Saved entries:
== == ==
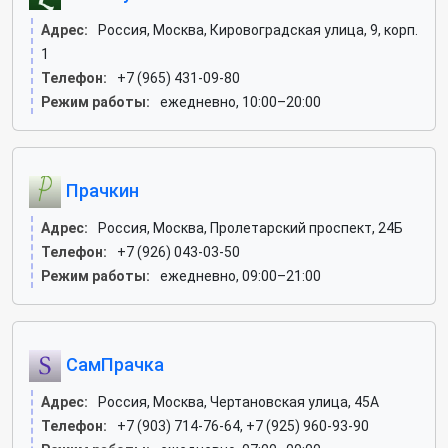
Адрес:
Россия, Москва, Кировоградская улица, 9, корп.
1
Телефон:
+7 (965) 431-09-80
Режим работы:
ежедневно, 10:00–20:00
Прачкин
Адрес:
Россия, Москва, Пролетарский проспект, 24Б
Телефон:
+7 (926) 043-03-50
Режим работы:
ежедневно, 09:00–21:00
СамПрачка
Адрес:
Россия, Москва, Чертановская улица, 45А
Телефон:
+7 (903) 714-76-64, +7 (925) 960-93-90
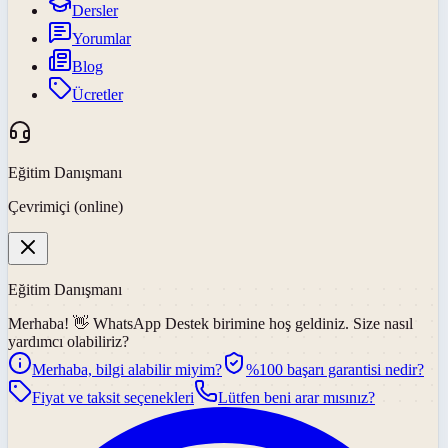
Dersler
Yorumlar
Blog
Ücretler
Eğitim Danışmanı
Çevrimiçi (online)
Eğitim Danışmanı
Merhaba! 👋
WhatsApp Destek
birimine hoş geldiniz. Size nasıl
yardımcı olabiliriz?
Merhaba, bilgi alabilir miyim?
%100 başarı garantisi nedir?
Fiyat ve taksit seçenekleri
Lütfen beni arar mısınız?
== == ==
#### [Exercise directions]
Return the lines above exactly; the images are not part of the copy.

#### [Solution to the exercise]
Адрес:
Россия, Москва, Кировоградская улица, 9, корп.
1
Телефон:
+7 (965) 431-09-80
Режим работы:
ежедневно, 10:00–20:00
Прачкин
Адрес:
Россия, Москва, Пролетарский проспект, 24Б
Телефон:
+7 (926) 043-03-50
Режим работы:
ежедневно, 09:00–21:00
СамПрачка
Адрес:
Россия, Москва, Чертановская улица, 45А
Телефон:
+7 (903) 714-76-64, +7 (925) 960-93-90
Dersler
Yorumlar
Blog
Ücretler
Eğitim Danışmanı
Çevrimiçi (online)
Eğitim Danışmanı
Merhaba! 👋
WhatsApp Destek
birimine hoş geldiniz. Size nasıl
yardımcı olabiliriz?
Merhaba, bilgi alabilir miyim?
%100 başarı garantisi nedir?
Fiyat ve taksit seçenekleri
Lütfen beni arar mısınız?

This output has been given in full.